Europe Needs a Full Strategic Technology Stack
AI is the most visible gap, but not the only one. Anyone working in European enterprise technology knows the feeling of scrolling through their stack and counting how many layers are controlled by companies outside Europe. The list is long.
As a European telecom supplier, we are willing to bet on European suppliers in strategic areas. We are interested in European-grown AI models, databases, code assistance tools, productivity platforms, and infrastructure components. In some areas, these suppliers exist. In others, they are still missing or not yet mature enough.
The new geopolitical situation should make this obvious. Europe cannot rely indefinitely on others to provide the most important layers of its digital infrastructure. We need partners around the world, but we also need our own capabilities.
Products, customers, revenue, and globally competitive companies create strategic autonomy.

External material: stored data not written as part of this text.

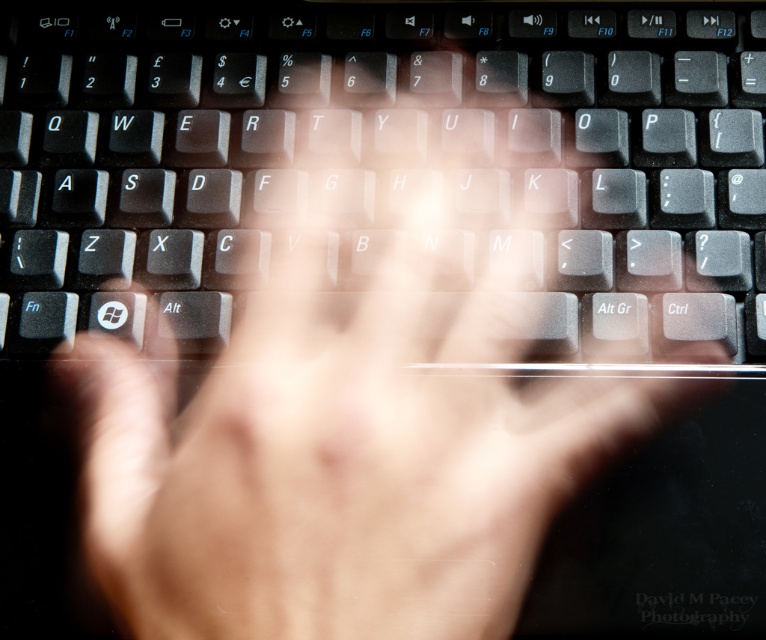 Question: Does black matte keyboard at center have a greater width compared to translucent skin at center?

Choices:
 (A) no
 (B) yes

Answer: (B)

Question: Is black matte keyboard at center closer to camera compared to translucent skin at center?

Choices:
 (A) yes
 (B) no

Answer: (B)

Question: Does black matte keyboard at center have a lesser width compared to translucent skin at center?

Choices:
 (A) no
 (B) yes

Answer: (A)

Question: Which point is farther to the camera?

Choices:
 (A) (159, 580)
 (B) (128, 189)

Answer: (B) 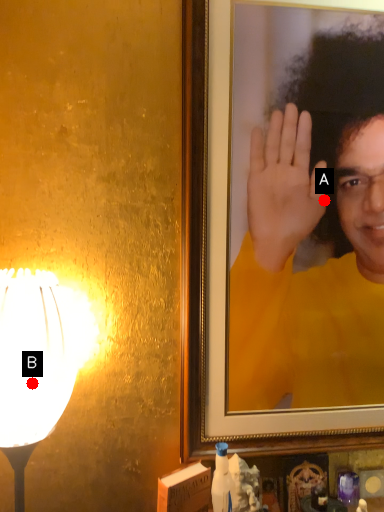 Question: Two points are circled on the image, labeled by A and B beside each circle. Which of the following is the farthest from the observer?

Choices:
 (A) A is further
 (B) B is further

Answer: (A) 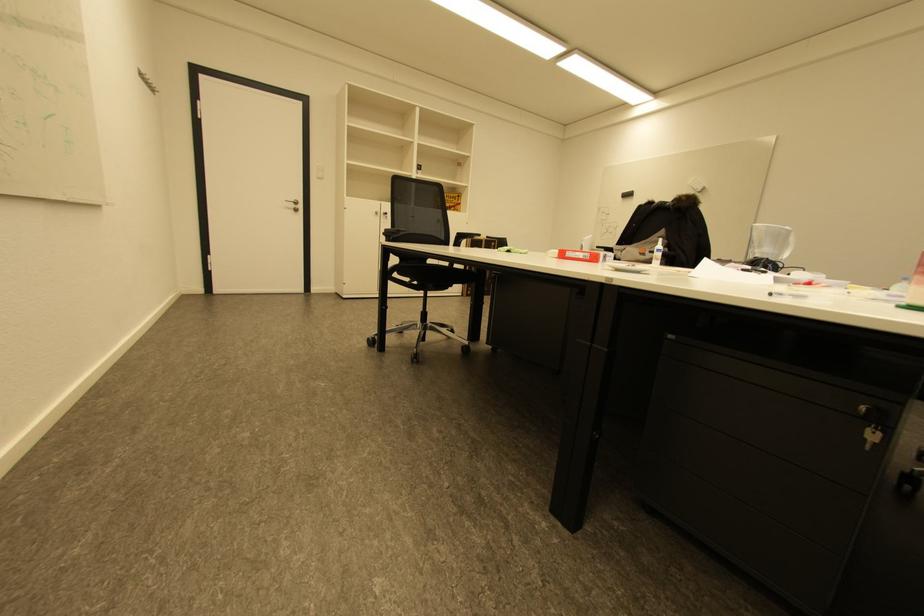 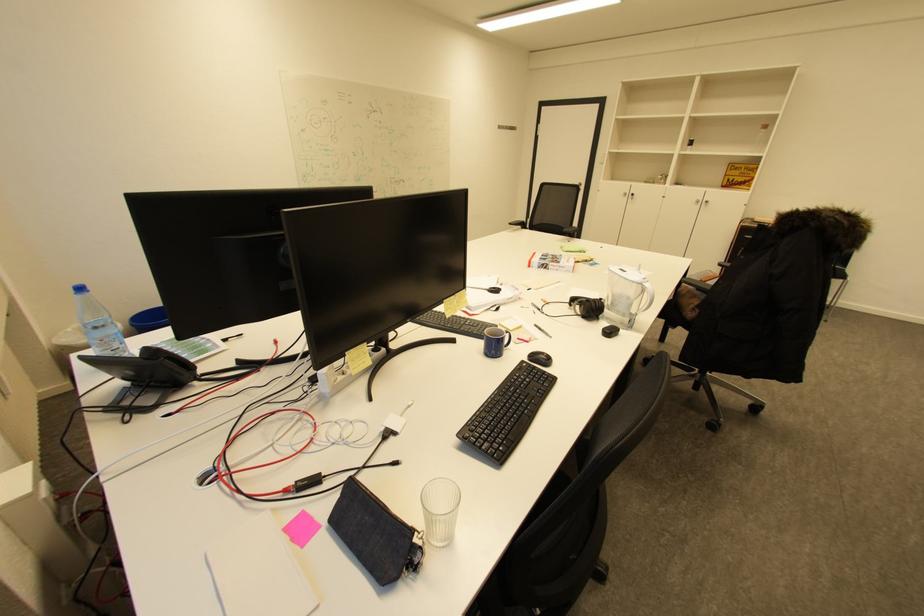 Locate, in the second image, the point that corresponds to the point at 382,214 in the first image.

(630, 195) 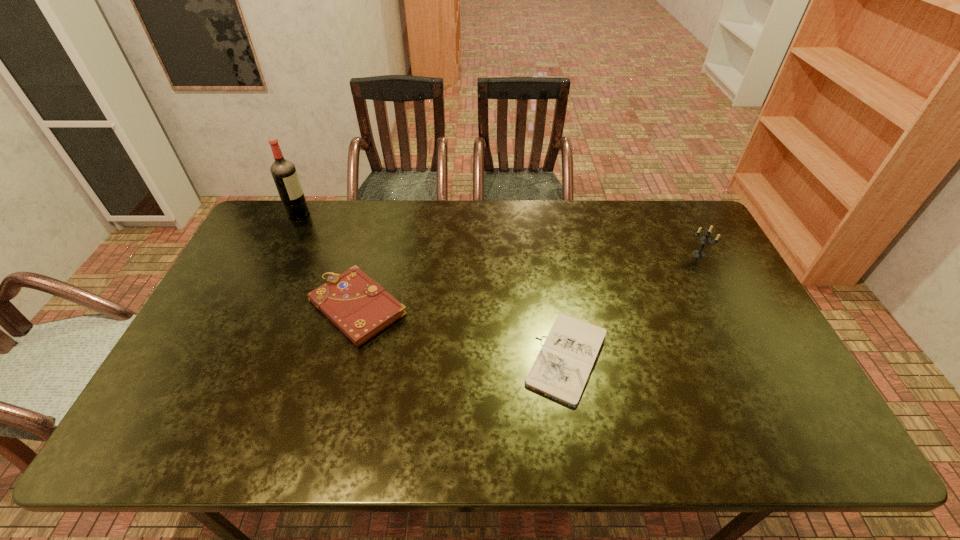 At what (x,y) coordinates should I click in order to perform the action: click on the farthest object. Please return your answer as a coordinate pair (x, y). The height and width of the screenshot is (540, 960). Looking at the image, I should click on (284, 173).

Find the location of a particular element. the tallest object is located at coordinates (284, 173).

The height and width of the screenshot is (540, 960). What are the coordinates of `the third nearest object` in the screenshot? It's located at (704, 240).

Where is `the rightmost object`? the rightmost object is located at coordinates (704, 240).

The width and height of the screenshot is (960, 540). I want to click on the third object from right to left, so click(x=358, y=306).

Where is `the taller notebook`? The image size is (960, 540). the taller notebook is located at coordinates (358, 306).

Locate an element on the screen. The image size is (960, 540). the third object from left to right is located at coordinates (561, 371).

This screenshot has height=540, width=960. I want to click on the shortest object, so click(x=561, y=371).

Locate an element on the screen. The width and height of the screenshot is (960, 540). vacant region located 0.400m on the front-facing side of the farthest object is located at coordinates (420, 213).

Where is `blank space located on the back of the third nearest object`? This screenshot has width=960, height=540. blank space located on the back of the third nearest object is located at coordinates (685, 228).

Regulation Is Not a Reason Not to Build
Critics often use regulation as an excuse for lack of entrepreneurial ambition in Europe. They say the rules are too complex, the market is too fragmented, the AI Act is too limiting, or GDPR is too restrictive. Some of these concerns are real. But they can never be the reason not to build.
Entrepreneurs do not start with the reasons why something is impossible. They start with the will to build something new against all odds and through that they create true value.
Spotify is an example. The music industry was one of the most legally fragmented and commercially hostile markets imaginable. Spotify did not wait until a regulatory framework was established, but it built a new business model that has changed the music industry from the ground up. Daniel Ek, the founder of Spotify, negotiated, pushed, and built what became the platform for streaming music that connects artists seamlessly with their audience — and he did it from Stockholm.
Europe needs more entrepreneurs who are willing to push. Do not see existing regulation as a wall or an obstacle. Treat it as a target for innovation.
If a product creates real value for citizens, customers, and society, then build it. Improve it. Fight for it. Fight the good fight and let regulation adapt where it makes sense.
A Call to European Entrepreneurs and Customers
For European entrepreneurs, my message is simple: build.
Build products and services that create real value for consumers and entrepreneurs. Build things that help Europe become more productive, more secure, and more competitive. Build tools that allow Europe to finance its needs and protect its citizens. Do not wait until every rule is perfect. Do not wait until someone else takes the opportunity.
My own entrepreneurial journey started after two decades in the internet and telecom industry and eventually brought me to Polystar and Elisa Industriq — companies that chose to build rather than wait.
For European buyers, especially in strategic industries, my message is also simple: buy deliberately.
If we consistently choose free foreign models or strategic infrastructure because they are cheaper or more capable at that very moment, then we should not be surprised when European AI companies fail to scale. If we want European AI and strategic infrastructure, we need to create demand for it.
That does not mean ignoring quality and capabilities. It means understanding that quality and capabilities improve through real customers. It means being willing to work with European suppliers when they are credible, even if they are not yet perfect. It means seeing procurement as part of strategy, not only as cost optimization. And it means recognising that selecting the right vendor is only half the challenge — the harder problem is the execution discipline to integrate AI capability into real products and processes without losing momentum. That is a pattern we know well.
Europe has built strategic technology industries before. Telecom proves it. Let’s do it again together.